*** Block opens ***

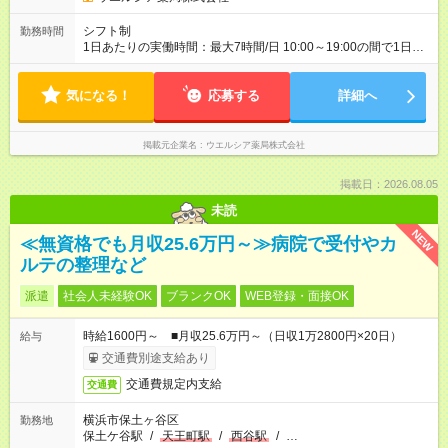
シフト制
勤務時間
1日あたりの実働時間：最大7時間/日 10:00～19:00の間で1日4
時間～応相談 ☆勤務日数・曜日応相談 ※水曜日・土曜日勤務で
きる方歓迎 ☆未経験・無資格可
気になる！
応募する
詳細へ
掲載元企業名
ウエルシア薬局株式会社
掲載日：2026.08.05
未読
NEW
≪無資格でも月収25.6万円～≫病院で受付やカ
ルテの整理など
派遣
社会人未経験OK
ブランクOK
WEB登録・面接OK
時給1600円～ ■月収25.6万円～（日収1万2800円×20日）
給与
交通費別途支給あり
交通費規定内支給
交通費
横浜市保土ヶ谷区
勤務地
保土ケ谷駅
/
天王町駅
/
西谷駅
/
…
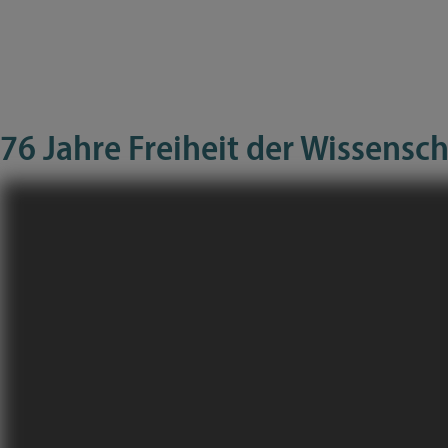
76 Jahre Freiheit der Wissensch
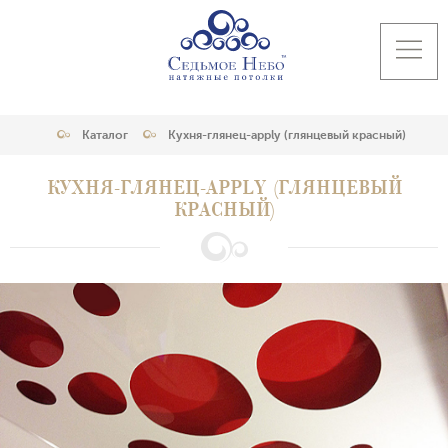
Каталог
Кухня-глянец-apply (глянцевый красный)
КУХНЯ-ГЛЯНЕЦ-APPLY (ГЛЯНЦЕВЫЙ
КРАСНЫЙ)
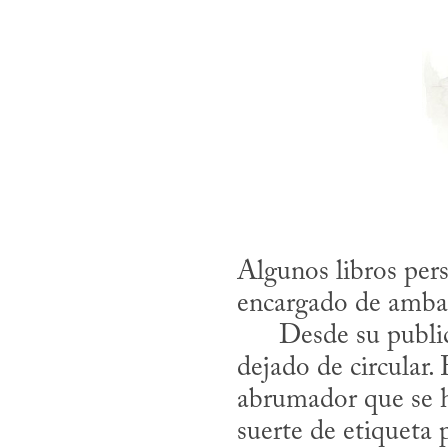
Algunos libros persi
encargado de ambas 
      Desde su pub
dejado de circular.
abrumador que se ha
suerte de etiqueta 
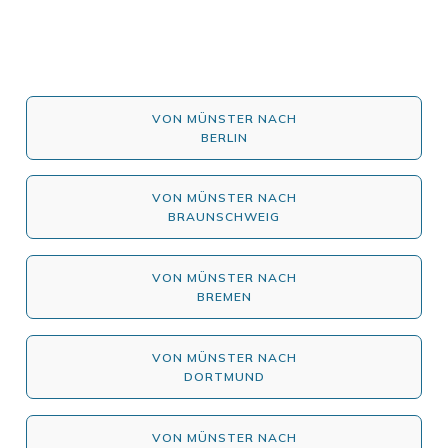
VON MÜNSTER NACH
BERLIN
VON MÜNSTER NACH
BRAUNSCHWEIG
VON MÜNSTER NACH
BREMEN
VON MÜNSTER NACH
DORTMUND
VON MÜNSTER NACH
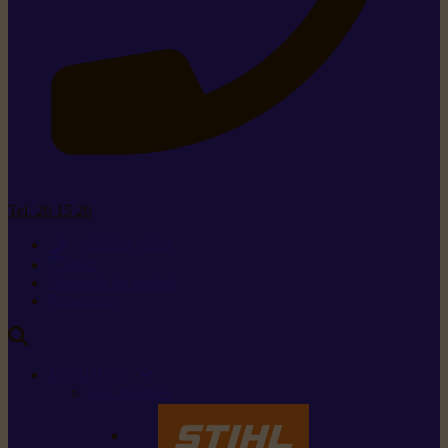
Tel. 26 15 26
+352 26 15 26
Contact
Demande de produit
Ressources
MARQUES
Nos marques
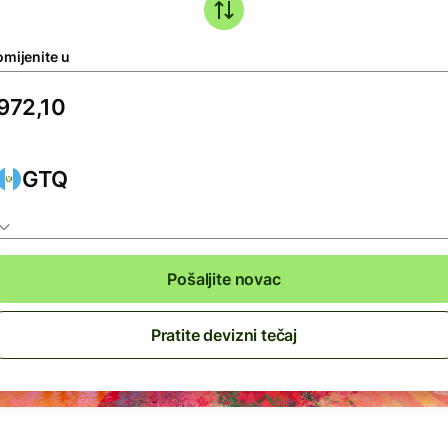
omijenite u
GTQ
Pošaljite novac
Pratite devizni tečaj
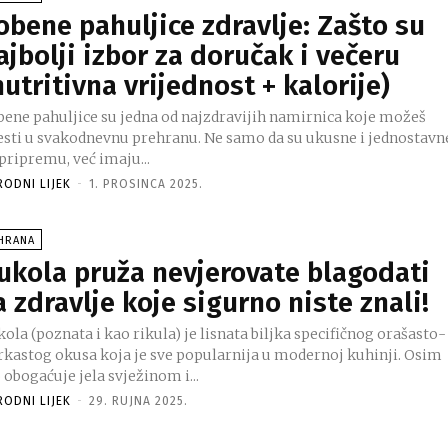
obene pahuljice zdravlje: Zašto su
ajbolji izbor za doručak i večeru
nutritivna vrijednost + kalorije)
bene pahuljice su jedna od najzdravijih namirnica koje možeš
esti u svakodnevnu prehranu. Ne samo da su ukusne i jednostavn
pripremu, već imaju...
RODNI LIJEK
-
1. PROSINCA 2025.
SHRANA
ukola pruža nevjerovate blagodati
a zdravlje koje sigurno niste znali!
ola (poznata i kao rikula) je lisnata biljka specifičnog orašasto-
rkastog okusa koja je sve popularnija u modernoj kuhinji. Osim
 obogaćuje jela svježinom i...
RODNI LIJEK
-
29. RUJNA 2025.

*** Block closes ***

*Task directions*:
Whenever a line above includes the string "koje", copy it.

*Answer box*:
bene pahuljice su jedna od najzdravijih namirnica koje možeš
a zdravlje koje sigurno niste znali!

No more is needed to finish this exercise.